If the custom SFX APO supports its own channel conversions, then a negative return value—including S_FALSE—from the SFX APO's IsInputFormatSupported method does not necessarily translate into a negative return value to the caller. The custom SFX APO could, for example, support channel conversions that are not supported by the corresponding APO. In that case, the custom SFX APO must combine the return value from the SFX APO's IsInputFormatSupported method with its own logic for determining supported inputs. Note that the optimal meaning of "combine" depends on which type of channel conversion should take precedence. The best approach depends on the exact design of the custom implementation.

The IsOutputFormatSupported method on an SFX APO is uninteresting because a SFX APO's output format is the device's mix format. This format is based on external considerations and cannot be affected by an SFX APO or its input format. For that reason, the samples do not attempt to implement correct logic for IsOutputFormatSupported.

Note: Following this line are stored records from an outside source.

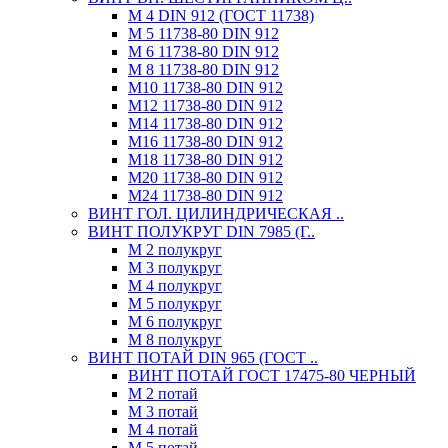
М 4 DIN 912 (ГОСТ 11738)
М 5 11738-80 DIN 912
М 6 11738-80 DIN 912
М 8 11738-80 DIN 912
М10 11738-80 DIN 912
М12 11738-80 DIN 912
М14 11738-80 DIN 912
М16 11738-80 DIN 912
М18 11738-80 DIN 912
М20 11738-80 DIN 912
М24 11738-80 DIN 912
ВИНТ ГОЛ. ЦИЛИНДРИЧЕСКАЯ ..
ВИНТ ПОЛУКРУГ DIN 7985 (Г..
М 2 полукруг
М 3 полукруг
М 4 полукруг
М 5 полукруг
М 6 полукруг
М 8 полукруг
ВИНТ ПОТАЙ DIN 965 (ГОСТ ..
ВИНТ ПОТАЙ ГОСТ 17475-80 ЧЕРНЫЙ
М 2 потай
М 3 потай
М 4 потай
М 5 потай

The above considerations do not apply to MFX APOs because the MFX APO does not implement any features that require or imply changing the channel format. For that reason, the MFX sample does nothing special for either IsInputFormatSupported or IsOutputFormatSupported. The format negotiation logic of a custom MFX APO is not affected by the fact that it is wrapping the MFX APO.

LockForProcess/UnlockForProcess

The custom APO's IAudioProcessingObjectConfiguration::LockForProcess method should call the corresponding method on the APO. LockForProcess() is a good place to make decisions as to the order in which the various processing stages should happen. For example, it can decide whether to apply custom APO processing or the APO's processing first. All three samples provide examples of such decision logic, and the comments in the samples provide some background. However, it is impossible to provide completely general guidance on that subject in this document because it would require knowledge of the specific features of the custom APO and how they might interact with the APOs features.

GetLatency

The custom APO’s IAudioProcessingObject::GetLatency implementation should call GetLatency on the APO that is being wrapped. If the custom APO processing incurs latency, it should add it to the result that was returned by the APO before returning the value to the caller.

APOProcess

The custom APO's IAudioProcessingObjectRT::APOProcess method should call the APO's APOProcess method before, after, or even during processing. The decision on when to call APOProcess should be made in LockForProcess, so that any necessary intermediate buffers can be allocated. The APOs support in-place processing whenever their input and output formats are identical. In that case, the custom APO can pass the same APO_CONNECTION_PROPERTY as both the input and output connection property for the Windows APO. The custom APO should not, however, use the custom APO's input connection property as the output connection property for the APO. In general, APOs should not modify their input buffer.

Handling APO errors

If a APO returns an error to the corresponding custom APO, the custom APO should act from that point on as if there is no APO. The samples treat all APO errors as equivalent to CoCreateInstance failing to create the APO. Optionally, the custom APO can limit the effect of errors from the APO's LockForProcess method to the current session. In other words, the custom APO does not use the APO during subsequent calls to its APOProcess method. However, the custom APO could try using the APO again if there is another LockForProcess call later, with different formats.

Compilation and linking

To use the APO CLSID and property key definitions, include wmcodecdsp.h and link with wmcodecdspuuid.lib. For more information, see wmcodecdsp.h header.

APO samples

There are four sample audio system effects samples. The APO samples are available on GitHub at: https://github.com/Microsoft/Windows-driver-samples/tree/main/audio/sysvad/APO

General guidelines for custom audio system effects

The following are some guidelines that IHVs should follow when implementing custom audio system effects APOs.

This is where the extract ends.